Assignment:
Stop at the line containing "công khai các": repeat exactly every line of the entries below from the first up to it, plus that line, with pictures omitted.

Dataset entries:
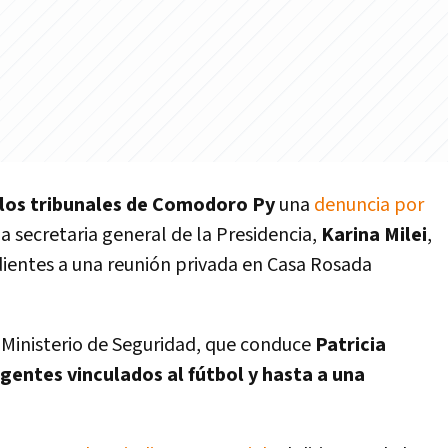
 los tribunales de Comodoro Py
una
denuncia por
la secretaria general de la Presidencia,
Karina Milei
,
ndientes a una reunión privada en Casa Rosada
l Ministerio de Seguridad, que conduce
Patricia
rigentes vinculados al fútbol y hasta a una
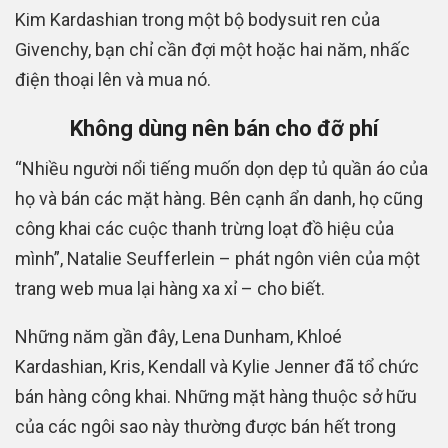
Kim Kardashian trong một bộ bodysuit ren của
Givenchy, bạn chỉ cần đợi một hoặc hai năm, nhấc
điện thoại lên và mua nó.
Không dùng nên bán cho đỡ phí
“Nhiều người nổi tiếng muốn dọn dẹp tủ quần áo của
họ và bán các mặt hàng. Bên cạnh ẩn danh, họ cũng
công khai các cuộc thanh trừng loạt đồ hiệu của
mình”, Natalie Seufferlein – phát ngôn viên của một
trang web mua lại hàng xa xỉ – cho biết.
Những năm gần đây, Lena Dunham, Khloé
Kardashian, Kris, Kendall và Kylie Jenner đã tổ chức
bán hàng công khai. Những mặt hàng thuộc sở hữu
của các ngôi sao này thường được bán hết trong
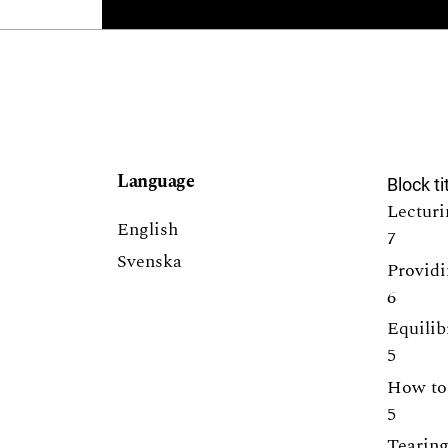
Language
Block ti
Lecturi
English
7
Svenska
Providi
6
Equilib
5
How to 
5
Tearing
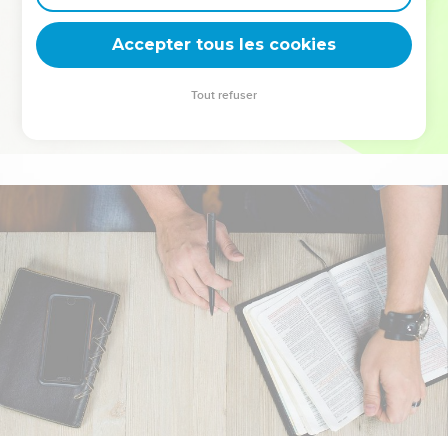
deviennent vos tremplins. Que vous guidiez un ministère, une
équipe, un groupe ou une famille, leur expérience est faite
Accepter tous les cookies
pour vous.
Tout refuser
Je découvre l’événement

Response for this exercise:
 los tribunales de Comodoro Py
una
denuncia por
la secretaria general de la Presidencia,
Karina Milei
,
ndientes a una reunión privada en Casa Rosada
l Ministerio de Seguridad, que conduce
Patricia
rigentes vinculados al fútbol y hasta a una
Kim Kardashian trong một bộ bodysuit ren của
Givenchy, bạn chỉ cần đợi một hoặc hai năm, nhấc
điện thoại lên và mua nó.
Không dùng nên bán cho đỡ phí
“Nhiều người nổi tiếng muốn dọn dẹp tủ quần áo của
họ và bán các mặt hàng. Bên cạnh ẩn danh, họ cũng
công khai các cuộc thanh trừng loạt đồ hiệu của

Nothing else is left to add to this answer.